## EXTRACTED DATA
§ §

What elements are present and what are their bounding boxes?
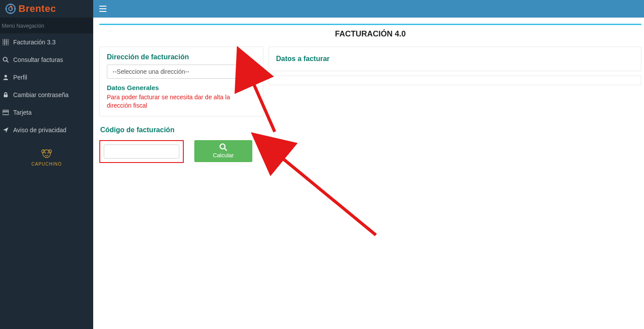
capuchino-label: CAPUCHINO — [0, 162, 93, 166]
svg-point-16 — [45, 152, 46, 153]
direccion-title: Dirección de facturación — [107, 53, 256, 61]
sidebar-item-cambiar-contrasena[interactable]: Cambiar contraseña — [0, 86, 93, 104]
sidebar-item-label: Facturación 3.3 — [13, 39, 56, 46]
svg-point-9 — [4, 75, 7, 78]
datos-facturar-card: Datos a facturar — [269, 47, 641, 71]
grid-icon — [3, 39, 9, 45]
sidebar-item-label: Consultar facturas — [13, 56, 63, 63]
direccion-card: Dirección de facturación --Seleccione un… — [99, 47, 263, 116]
page-title: FACTURACIÓN 4.0 — [99, 29, 641, 39]
topbar — [93, 0, 644, 18]
menu-header: Menú Navegación — [0, 18, 93, 33]
search-icon — [219, 143, 227, 151]
datos-generales-warning: Para poder facturar se necesita dar de a… — [107, 93, 256, 110]
svg-point-0 — [6, 4, 15, 14]
datos-facturar-title: Datos a facturar — [276, 55, 330, 63]
sidebar: Brentec Menú Navegación Facturación 3.3 … — [0, 0, 93, 329]
sidebar-item-label: Aviso de privacidad — [13, 127, 66, 134]
card-icon — [3, 109, 9, 116]
brand: Brentec — [0, 0, 93, 18]
capuchino-branding: CAPUCHINO — [0, 147, 93, 166]
svg-rect-10 — [4, 94, 8, 97]
calcular-button[interactable]: Calcular — [194, 140, 252, 162]
codigo-highlight-box — [99, 140, 184, 163]
sidebar-item-aviso[interactable]: Aviso de privacidad — [0, 121, 93, 139]
datos-facturar-empty-card — [269, 76, 641, 85]
codigo-title: Código de facturación — [100, 126, 263, 134]
codigo-row: Calcular — [99, 140, 263, 163]
sidebar-item-consultar[interactable]: Consultar facturas — [0, 51, 93, 69]
calcular-label: Calcular — [213, 152, 234, 159]
svg-point-17 — [47, 152, 48, 153]
user-icon — [3, 74, 9, 80]
brand-gear-icon — [4, 3, 17, 15]
sidebar-item-facturacion[interactable]: Facturación 3.3 — [0, 33, 93, 51]
codigo-input[interactable] — [104, 145, 179, 159]
monkey-icon — [40, 147, 53, 159]
main-area: FACTURACIÓN 4.0 Dirección de facturación… — [93, 0, 644, 329]
sidebar-item-label: Perfil — [13, 74, 27, 81]
nav-list: Facturación 3.3 Consultar facturas Perfi… — [0, 33, 93, 139]
svg-point-13 — [43, 150, 51, 158]
svg-rect-12 — [3, 111, 9, 112]
brand-name: Brentec — [18, 3, 56, 14]
sidebar-item-perfil[interactable]: Perfil — [0, 69, 93, 86]
direccion-select[interactable]: --Seleccione una dirección-- — [107, 65, 256, 79]
sidebar-item-label: Cambiar contraseña — [13, 91, 69, 98]
svg-point-7 — [3, 57, 7, 61]
svg-rect-11 — [3, 110, 9, 115]
datos-generales-title: Datos Generales — [107, 84, 256, 91]
paper-plane-icon — [3, 127, 9, 133]
sidebar-item-label: Tarjeta — [13, 109, 32, 116]
search-icon — [3, 57, 9, 63]
svg-rect-2 — [3, 39, 9, 45]
sidebar-item-tarjeta[interactable]: Tarjeta — [0, 104, 93, 121]
accent-line — [99, 24, 641, 25]
hamburger-icon[interactable] — [99, 6, 106, 12]
svg-line-8 — [7, 61, 8, 62]
svg-line-22 — [225, 148, 227, 151]
content: FACTURACIÓN 4.0 Dirección de facturación… — [93, 18, 644, 329]
svg-point-21 — [220, 144, 225, 149]
lock-icon — [3, 92, 9, 98]
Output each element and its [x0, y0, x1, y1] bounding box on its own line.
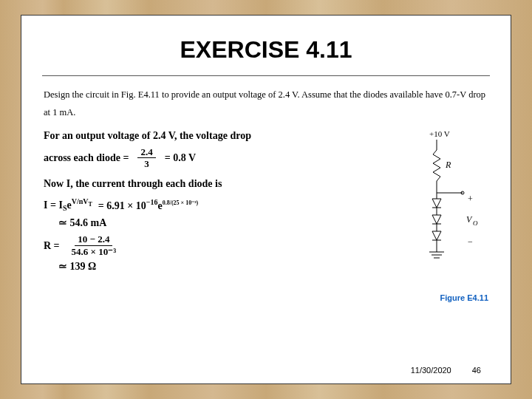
figure-caption: Figure E4.11: [392, 293, 488, 302]
footer-page: 46: [472, 366, 481, 375]
sol-line1: For an output voltage of 2.4 V, the volt…: [44, 128, 385, 143]
circuit-svg: +10 V R + V O: [392, 128, 488, 290]
footer-date: 11/30/2020: [411, 366, 451, 375]
slide-card: EXERCISE 4.11 Design the circuit in Fig.…: [21, 15, 511, 384]
svg-text:O: O: [473, 219, 478, 227]
svg-marker-12: [432, 231, 441, 240]
eq-resistance-result: ≃ 139 Ω: [58, 259, 385, 274]
r-label: R: [445, 160, 451, 170]
vcc-label: +10 V: [429, 129, 450, 138]
sol-now: Now I, the current through each diode is: [44, 176, 385, 191]
sol-line2: across each diode = 2.4 3 = 0.8 V: [44, 146, 385, 170]
title-divider: [42, 75, 490, 76]
eq-current: I = ISeV/nVT = 6.91 × 10−16e0.8/(25 × 10…: [44, 196, 385, 214]
eq-resistance: R = 10 − 2.4 54.6 × 10⁻³: [44, 233, 385, 257]
sol-line2-rhs: = 0.8 V: [165, 150, 196, 166]
eq-current-result: ≃ 54.6 mA: [58, 215, 385, 231]
vo-label: V: [466, 214, 473, 225]
svg-marker-8: [432, 215, 441, 224]
sol-line2-lhs: across each diode =: [44, 150, 129, 166]
svg-marker-4: [432, 199, 441, 208]
minus-label: −: [468, 236, 473, 247]
problem-statement: Design the circuit in Fig. E4.11 to prov…: [44, 86, 488, 122]
slide-title: EXERCISE 4.11: [44, 36, 488, 64]
frac-2p4-over-3: 2.4 3: [137, 146, 155, 170]
frac-R: 10 − 2.4 54.6 × 10⁻³: [69, 233, 120, 257]
content-row: For an output voltage of 2.4 V, the volt…: [44, 128, 488, 302]
circuit-figure: +10 V R + V O: [392, 128, 488, 302]
plus-label: +: [468, 194, 473, 204]
slide-footer: 11/30/2020 46: [411, 366, 481, 375]
solution-block: For an output voltage of 2.4 V, the volt…: [44, 128, 385, 302]
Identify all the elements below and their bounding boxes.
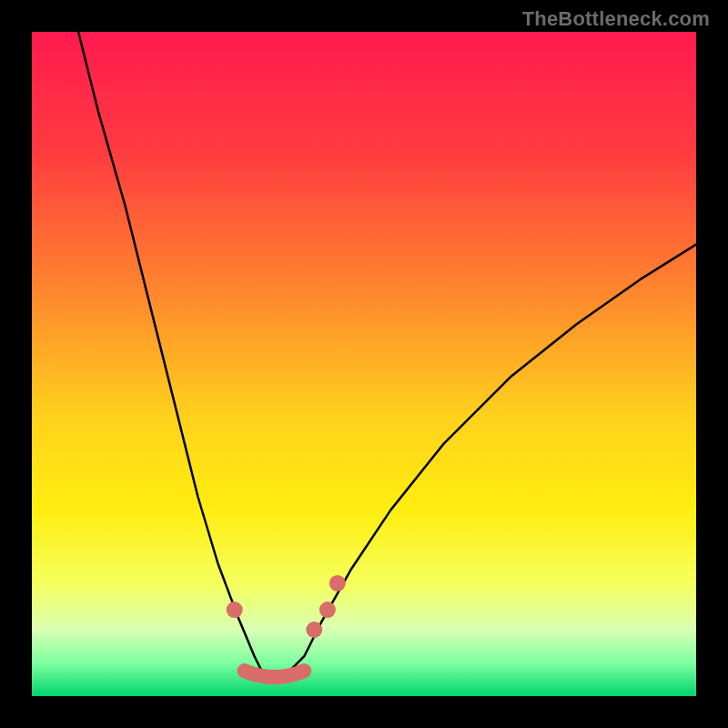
highlight-dot	[329, 575, 346, 592]
valley-band	[245, 671, 305, 677]
chart-overlay	[32, 32, 696, 696]
outer-frame: TheBottleneck.com	[0, 0, 728, 728]
highlight-dot	[319, 602, 336, 618]
watermark-text: TheBottleneck.com	[522, 7, 710, 31]
highlight-dot	[227, 602, 243, 618]
bottleneck-curve	[78, 32, 696, 682]
highlight-dot	[306, 622, 322, 638]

§ §

Copy out the entries above in full and exactly, skipping every picture.

## ANSWER TO THIS PROBLEM
What elements are present and what are their bounding boxes?
capuchino-label: CAPUCHINO — [0, 162, 93, 166]
svg-point-16 — [45, 152, 46, 153]
direccion-title: Dirección de facturación — [107, 53, 256, 61]
sidebar-item-cambiar-contrasena[interactable]: Cambiar contraseña — [0, 86, 93, 104]
sidebar-item-label: Facturación 3.3 — [13, 39, 56, 46]
svg-point-9 — [4, 75, 7, 78]
datos-facturar-card: Datos a facturar — [269, 47, 641, 71]
grid-icon — [3, 39, 9, 45]
sidebar-item-label: Consultar facturas — [13, 56, 63, 63]
direccion-card: Dirección de facturación --Seleccione un… — [99, 47, 263, 116]
page-title: FACTURACIÓN 4.0 — [99, 29, 641, 39]
topbar — [93, 0, 644, 18]
menu-header: Menú Navegación — [0, 18, 93, 33]
search-icon — [219, 143, 227, 151]
datos-generales-warning: Para poder facturar se necesita dar de a… — [107, 93, 256, 110]
svg-point-0 — [6, 4, 15, 14]
datos-facturar-title: Datos a facturar — [276, 55, 330, 63]
sidebar: Brentec Menú Navegación Facturación 3.3 … — [0, 0, 93, 329]
sidebar-item-label: Aviso de privacidad — [13, 127, 66, 134]
card-icon — [3, 109, 9, 116]
brand: Brentec — [0, 0, 93, 18]
capuchino-branding: CAPUCHINO — [0, 147, 93, 166]
svg-rect-10 — [4, 94, 8, 97]
calcular-button[interactable]: Calcular — [194, 140, 252, 162]
codigo-highlight-box — [99, 140, 184, 163]
sidebar-item-aviso[interactable]: Aviso de privacidad — [0, 121, 93, 139]
datos-facturar-empty-card — [269, 76, 641, 85]
codigo-title: Código de facturación — [100, 126, 263, 134]
codigo-row: Calcular — [99, 140, 263, 163]
sidebar-item-consultar[interactable]: Consultar facturas — [0, 51, 93, 69]
calcular-label: Calcular — [213, 152, 234, 159]
svg-point-17 — [47, 152, 48, 153]
user-icon — [3, 74, 9, 80]
brand-gear-icon — [4, 3, 17, 15]
sidebar-item-facturacion[interactable]: Facturación 3.3 — [0, 33, 93, 51]
codigo-input[interactable] — [104, 145, 179, 159]
monkey-icon — [40, 147, 53, 159]
main-area: FACTURACIÓN 4.0 Dirección de facturación… — [93, 0, 644, 329]
sidebar-item-label: Perfil — [13, 74, 27, 81]
nav-list: Facturación 3.3 Consultar facturas Perfi… — [0, 33, 93, 139]
svg-point-13 — [43, 150, 51, 158]
svg-rect-12 — [3, 111, 9, 112]
brand-name: Brentec — [18, 3, 56, 14]
sidebar-item-perfil[interactable]: Perfil — [0, 69, 93, 86]
direccion-select[interactable]: --Seleccione una dirección-- — [107, 65, 256, 79]
sidebar-item-label: Cambiar contraseña — [13, 91, 69, 98]
svg-point-7 — [3, 57, 7, 61]
svg-rect-11 — [3, 110, 9, 115]
datos-generales-title: Datos Generales — [107, 84, 256, 91]
paper-plane-icon — [3, 127, 9, 133]
sidebar-item-label: Tarjeta — [13, 109, 32, 116]
search-icon — [3, 57, 9, 63]
svg-rect-2 — [3, 39, 9, 45]
sidebar-item-tarjeta[interactable]: Tarjeta — [0, 104, 93, 121]
accent-line — [99, 24, 641, 25]
hamburger-icon[interactable] — [99, 6, 106, 12]
svg-line-8 — [7, 61, 8, 62]
svg-line-22 — [225, 148, 227, 151]
content: FACTURACIÓN 4.0 Dirección de facturación… — [93, 18, 644, 329]
svg-point-21 — [220, 144, 225, 149]
lock-icon — [3, 92, 9, 98]
Output each element and its [x0, y0, x1, y1] bounding box on its own line.
figure-caption: Figure E4.11: [392, 293, 488, 302]
footer-page: 46: [472, 366, 481, 375]
sol-line1: For an output voltage of 2.4 V, the volt…: [44, 128, 385, 143]
circuit-svg: +10 V R + V O: [392, 128, 488, 290]
footer-date: 11/30/2020: [411, 366, 451, 375]
slide-card: EXERCISE 4.11 Design the circuit in Fig.…: [21, 15, 511, 384]
svg-text:O: O: [473, 219, 478, 227]
svg-marker-12: [432, 231, 441, 240]
eq-resistance-result: ≃ 139 Ω: [58, 259, 385, 274]
r-label: R: [445, 160, 451, 170]
vcc-label: +10 V: [429, 129, 450, 138]
sol-now: Now I, the current through each diode is: [44, 176, 385, 191]
sol-line2: across each diode = 2.4 3 = 0.8 V: [44, 146, 385, 170]
title-divider: [42, 75, 490, 76]
eq-current: I = ISeV/nVT = 6.91 × 10−16e0.8/(25 × 10…: [44, 196, 385, 214]
eq-resistance: R = 10 − 2.4 54.6 × 10⁻³: [44, 233, 385, 257]
sol-line2-rhs: = 0.8 V: [165, 150, 196, 166]
eq-current-result: ≃ 54.6 mA: [58, 215, 385, 231]
vo-label: V: [466, 214, 473, 225]
svg-marker-8: [432, 215, 441, 224]
sol-line2-lhs: across each diode =: [44, 150, 129, 166]
svg-marker-4: [432, 199, 441, 208]
minus-label: −: [468, 236, 473, 247]
problem-statement: Design the circuit in Fig. E4.11 to prov…: [44, 86, 488, 122]
slide-title: EXERCISE 4.11: [44, 36, 488, 64]
frac-2p4-over-3: 2.4 3: [137, 146, 155, 170]
frac-R: 10 − 2.4 54.6 × 10⁻³: [69, 233, 120, 257]
content-row: For an output voltage of 2.4 V, the volt…: [44, 128, 488, 302]
circuit-figure: +10 V R + V O: [392, 128, 488, 302]
plus-label: +: [468, 194, 473, 204]
slide-footer: 11/30/2020 46: [411, 366, 481, 375]
solution-block: For an output voltage of 2.4 V, the volt…: [44, 128, 385, 302]
Identify all the elements below and their bounding boxes.
highlight-dot	[329, 575, 346, 592]
valley-band	[245, 671, 305, 677]
chart-overlay	[32, 32, 696, 696]
outer-frame: TheBottleneck.com	[0, 0, 728, 728]
highlight-dot	[319, 602, 336, 618]
watermark-text: TheBottleneck.com	[522, 7, 710, 31]
highlight-dot	[227, 602, 243, 618]
bottleneck-curve	[78, 32, 696, 682]
highlight-dot	[306, 622, 322, 638]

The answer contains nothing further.